Problem to work on:
Across the entries below, tally every line that holds the string "profil" and reply with the number only.

Given entries:
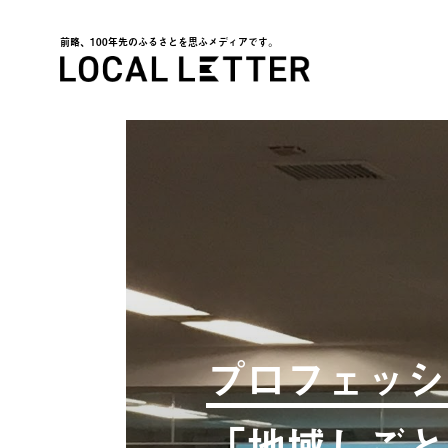
前略、100年先のふるさとを思ふメディアです。
LOCAL LETTER
プロフェッシ
「地域しごと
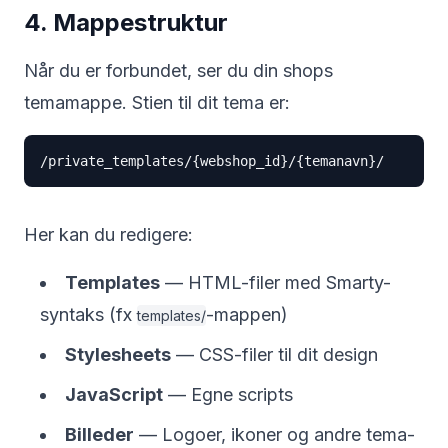
4. Mappestruktur
Når du er forbundet, ser du din shops
temamappe. Stien til dit tema er:
/private_templates/{webshop_id}/{temanavn}/
Her kan du redigere:
Templates
— HTML-filer med Smarty-
syntaks (fx
-mappen)
templates/
Stylesheets
— CSS-filer til dit design
JavaScript
— Egne scripts
Billeder
— Logoer, ikoner og andre tema-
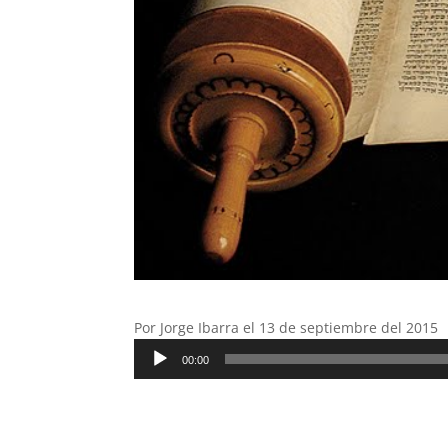
Por Jorge Ibarra el 13 de septiembre del 2015
Reproductor
00:00
de
audio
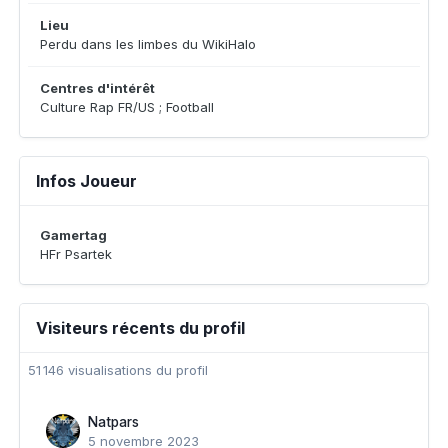
Lieu
Perdu dans les limbes du WikiHalo
Centres d'intérêt
Culture Rap FR/US ; Football
Infos Joueur
Gamertag
HFr Psartek
Visiteurs récents du profil
51 146 visualisations du profil
Natpars
5 novembre 2023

Your response:
2